La cathédrale fut nommée en l'honneur du roi Bagrat III, premier souverain de la Géorgie unifiée. En 1089, le roi David le Bâtisseur, l'un des monarques les plus vénérés de Géorgie, fut couronné dans ses murs sacrés. Pendant des siècles, la cathédrale resta intacte. Cependant, en 1691, les Ottomans lui infligèrent d'importants dégâts, provoquant l'effondrement de son toit et de sa coupole centrale. En 1770, les forces russes prirent le contrôle de Koutaïssi, et la cathédrale subit de nouvelles destructions pendant le conflit. De cette date jusqu'au milieu du XXe siècle, Bagrat resta en ruines, vestige solennel de l'héritage spirituel et architectural de la Géorgie.
Les travaux de restauration commencèrent modestement en 1952, redonnant progressivement vie à la pierre ancienne.
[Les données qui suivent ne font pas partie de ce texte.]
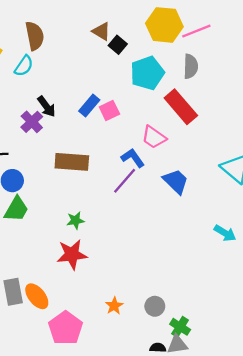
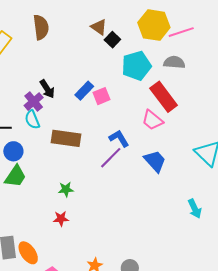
cyan semicircle: (24, 66) -> (32, 120), moved, turned 120
gray semicircle: (191, 66) -> (174, 62), turned -90
pink trapezoid: (154, 137) -> (152, 120), moved
cyan arrow: (225, 233) -> (195, 209), turned 30
red star: (72, 254) -> (61, 219), size x0.6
En 1974, la cathédrale fut inscrite sur la Liste du patrimoine mondial de l'UNESCO, consolidant ainsi son importance sur la scène internationale. Les services religieux reprirent régulièrement en 2001, marquant un renouveau spirituel. En 2010, des travaux de reconstruction à grande échelle étaient en cours, mais ils ne furent pas sans controverse. L'UNESCO et le patriarche de l'Église orthodoxe géorgienne s'opposèrent aux rénovations, craignant une perte d'authenticité historique. Néanmoins, en 2012, la restauration culmina avec l'installation d'une imposante croix de bronze de 2 mètres de haut et pesant 300 kilogrammes au sommet du dôme de la cathédrale.
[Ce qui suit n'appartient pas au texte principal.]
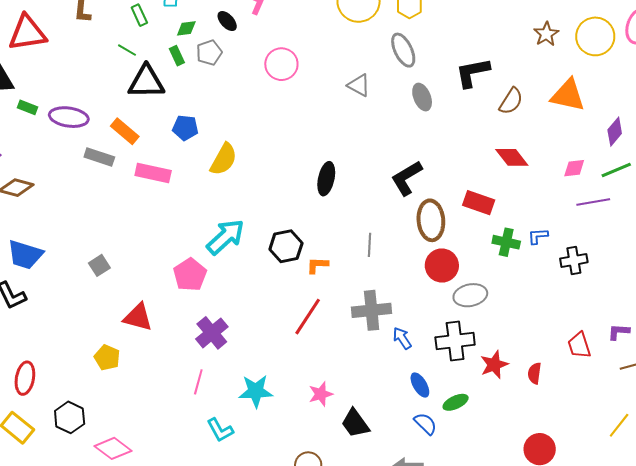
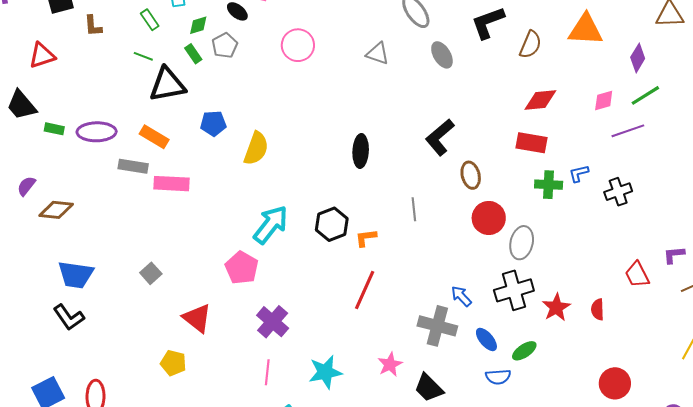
red triangle: (27, 33) -> (42, 56), size x0.7
red diamond: (512, 157) -> (540, 100), turned -48
pink rectangle: (153, 173) -> (171, 184), moved
red rectangle: (479, 203) -> (531, 143), moved
brown ellipse: (431, 220) -> (471, 175), size x0.7
gray ellipse: (470, 295) -> (522, 243), turned -56
gray cross: (372, 310) -> (437, 326), moved, turned 30
red triangle: (138, 317) -> (197, 318), turned 32
blue semicircle: (425, 424) -> (498, 377), turned 140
L'architecture de la cathédrale de Bagrati impressionne par sa puissance. Ses imposants blocs de pierre et ses imposants portiques la distinguent des autres églises géorgiennes de l'époque. Bien que des murs fortifiés entourent la cathédrale, on pense qu'ils faisaient autrefois partie des défenses de la ville plutôt que de la conception ecclésiastique d'origine. À l'est se trouvent les vestiges d'une ancienne forteresse, où se dresse encore une petite chapelle et où l'on distingue au loin la silhouette du monastère de Ghélati, autre monument précieux de l'histoire spirituelle géorgienne.